En lui consacrant ce portrait les Nouvelles Gastronomiques retracent un parcours déroulé sur un demi-siècle et une sortie toute en émotion et conforme au personnage.

Fils d’un chef de cuisine engagé pour la Compagnie des wagons-lits dans des palaces ferroviaires comme l’Orient Express, Charles Sengel, le père de Roger, a respecté un temps l’interdit paternel de suivre sa trace, pour entreprendre une carrière commerciale brillante dans l’électro-ménager, sans renoncer toutefois à son envie de restauration. Une première occasion se présente avec Kronenbourg qui lui propose l’Aubette, offre qu’il refuse, mais en 1969 il accepte celle d’Adelshoffen pour la reprise d’une célèbre brasserie strasbourgeoise, le Romain. Avec Georgette son épouse, il met à profit sa bosse du commerce pour développer une enseigne historique, tout en conservant ses fondamentaux, mais en lui adjoignant très vite une activité de traiteur événementiel alors quasiment inexistante entre Rhin et Vosges. Leurs quatre fils ne vibrent pas, à priori, au même diapason que leurs parents, deux sont engagés dans l’artisanat de la coiffure, l’ainé Georges se destine à l’architecture et le cadet Roger, bachot en poche, s’inscrit à la faculté de pharmacie. Charles se faisant pressant, Georges accepte de le suivre au Romain, mais pressé de voler de ses propres ailes il s’installe au restaurant de l’Aéroport d’Entzheim. Plus tard il reprendra le restaurant Zimmer où il gagnera une étoile au Michelin . Les espoirs familiaux se portent alors sur Roger hésitant à persévérer en pharmacie car  ses  potions sont peu gourmandes. Avec le consentement de Marie sa future épouse, il change d’orientation et rallie l’Ecole Hôtelière alors rue de Lucerne, sous la direction d’un proviseur autant craint des enseignants que des élèves, Joseph Koscher.

Roger Sengel président du CEFPPA ©CEFFPA/Umih

Du Romain au Clou

En 1972, diplôme obtenu, il épouse Marie et le jeune couple s’installe au Romain. Son compagnonnage, il l’effectue in situ, passant par tous les postes, accueil, cuisine, plonge, salle et bureau. En 1983, il succède à ses parents, Marie à ses côtés est omniprésente, la jeune femme ne fait pas que de la figuration souriante, mais s’affirme en conseillère avisée et écoutée.

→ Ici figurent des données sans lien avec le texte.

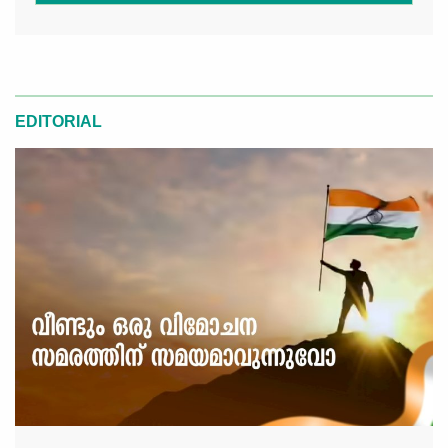
EDITORIAL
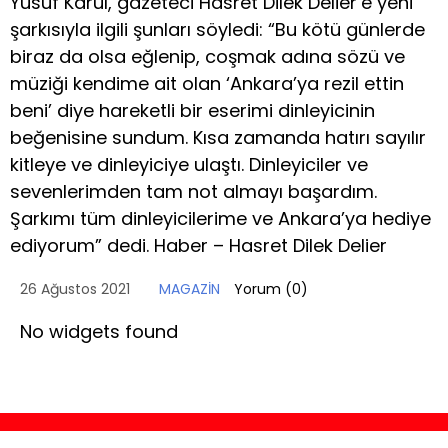
Yusuf Karul, gazeteci Hasret Dilek Delier’e yeni
şarkısıyla ilgili şunları söyledi: “Bu kötü günlerde
biraz da olsa eğlenip, coşmak adına sözü ve
müziği kendime ait olan ‘Ankara’ya rezil ettin
beni’ diye hareketli bir eserimi dinleyicinin
beğenisine sundum. Kısa zamanda hatırı sayılır
kitleye ve dinleyiciye ulaştı. Dinleyiciler ve
sevenlerimden tam not almayı başardım.
Şarkımı tüm dinleyicilerime ve Ankara’ya hediye
ediyorum” dedi. Haber – Hasret Dilek Delier
26 Ağustos 2021
MAGAZİN
Yorum (
0
)
No widgets found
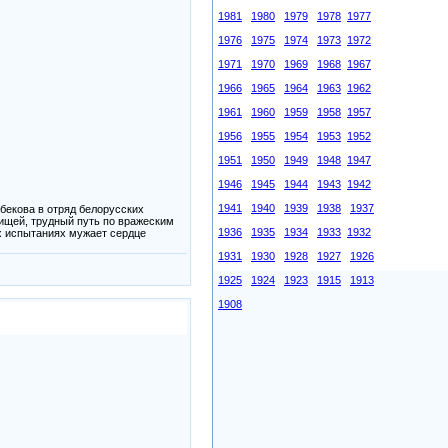
1981
1980
1979
1978
1977
1976
1975
1974
1973
1972
1971
1970
1969
1968
1967
1966
1965
1964
1963
1962
1961
1960
1959
1958
1957
1956
1955
1954
1953
1952
1951
1950
1949
1948
1947
1946
1945
1944
1943
1942
1941
1940
1939
1938
1937
бекова в отряд белорусских
рищей, трудный путь по вражеским
1936
1935
1934
1933
1932
х испытаниях мужает сердце
1931
1930
1928
1927
1926
1925
1924
1923
1915
1913
1908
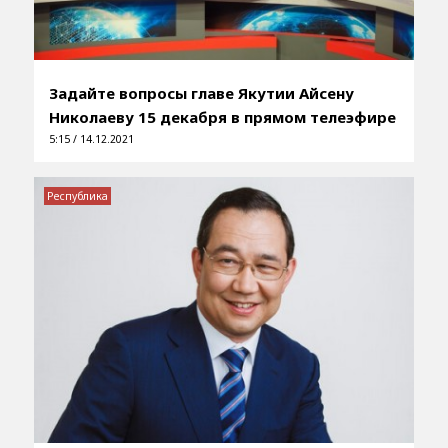
Задайте вопросы главе Якутии Айсену
Николаеву 15 декабря в прямом телеэфире
5:15 / 14.12.2021
Республика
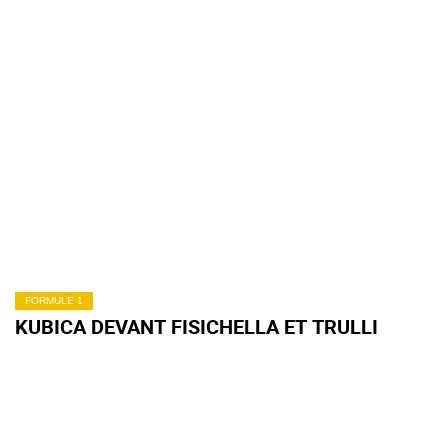
FORMULE 1
KUBICA DEVANT FISICHELLA ET TRULLI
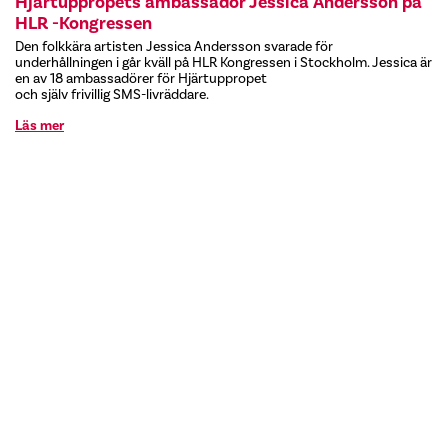
Hjärtuppropets ambassadör Jessica Andersson på
HLR -Kongressen
Den folkkära artisten Jessica Andersson svarade för
underhållningen i går kväll på HLR Kongressen i Stockholm. Jessica är
en av 18 ambassadörer för Hjärtuppropet
och själv frivillig SMS-livräddare.
Läs mer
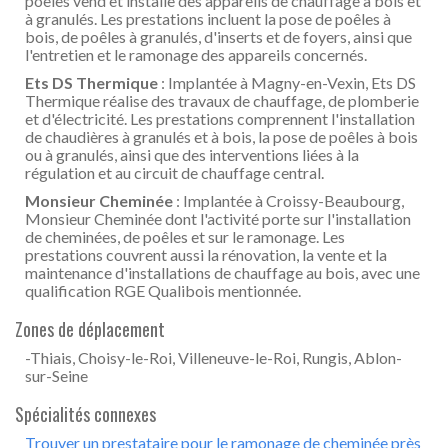
poêles vend et installe des appareils de chauffage à bois et
à granulés. Les prestations incluent la pose de poêles à
bois, de poêles à granulés, d'inserts et de foyers, ainsi que
l'entretien et le ramonage des appareils concernés.
Ets DS Thermique
: Implantée à Magny-en-Vexin, Ets DS
Thermique réalise des travaux de chauffage, de plomberie
et d'électricité. Les prestations comprennent l'installation
de chaudières à granulés et à bois, la pose de poêles à bois
ou à granulés, ainsi que des interventions liées à la
régulation et au circuit de chauffage central.
Monsieur Cheminée
: Implantée à Croissy-Beaubourg,
Monsieur Cheminée dont l'activité porte sur l'installation
de cheminées, de poêles et sur le ramonage. Les
prestations couvrent aussi la rénovation, la vente et la
maintenance d'installations de chauffage au bois, avec une
qualification RGE Qualibois mentionnée.
Zones de déplacement
-Thiais, Choisy-le-Roi, Villeneuve-le-Roi, Rungis, Ablon-
sur-Seine
Spécialités connexes
Trouver un prestataire pour le ramonage de cheminée près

Fort de ses 350 places, de sa terrasse de 90 places, d’une cinquantaine de collaborateurs et d’une bonne image locale le Romain a le vent en poupe et acquiert une nouvelle réputation avec l’activité traiteur en plein essor avec l’organisation de banquets allant jusqu’à 5000 couverts. En 1985, quand Unis 7, antichambre des Etoiles d’Alsace organise son premier banquet au Palais des Congrès, Roger ne discerne là aucune concurrence, n’hésitant pas à prêter gracieusement tout son matériel aux chefs étoilés alors encore profanes dans ce type de prestations. La générosité est un autre trait de son caractère, il en fera bon usage à de nombreuses occasions, les Restos du Cœur peuvent en témoigner.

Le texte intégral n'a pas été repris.